The categorical distribution's algebraic structure

posted on 2013-01-08 The categorical distribution is the main distribution for handling discrete data. I like to think of it as a histogram.  For example, let’s say Simon has a bag full of marbles.  There are four “categories” of marbles—red, green, blue, and white.  Now, if Simon reaches into the bag and randomly selects a marble, what’s the probability it will be green?  We would use the categorical distribution to find out.
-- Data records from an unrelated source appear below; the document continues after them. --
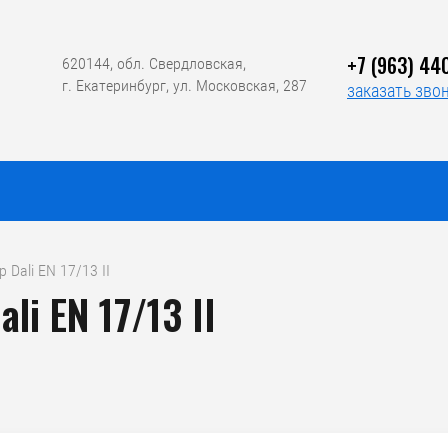
+7 (963) 44
620144, обл. Свердловская,
г. Екатеринбург, ул. Московская, 287
заказать зво
 Dali EN 17/13 II
i EN 17/13 II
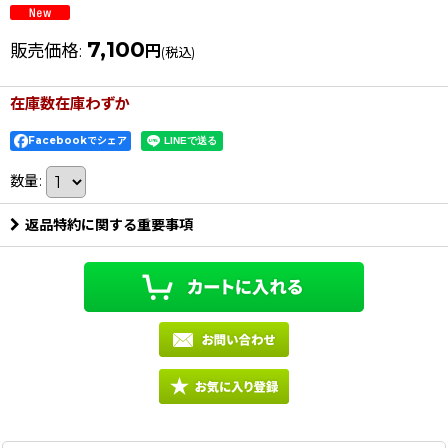
7,100
販売価格
:
円
(税込)
在庫数在庫わずか
Facebookでシェア
数量
:
返品特約に関する重要事項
In this article, we’ll go over the math behind the categorical distribution, the algebraic structure of the distribution, and how to manipulate it within Haskell’s HLearn library.  We’ll also see some examples of how this focus on algebra makes HLearn’s interface more powerful than other common statistical packages.  Everything that we’re going to see is in a certain sense very “obvious” to a statistician, but this algebraic framework also makes it convenient.  And since programmers are inherently lazy, this is a Very Good Thing.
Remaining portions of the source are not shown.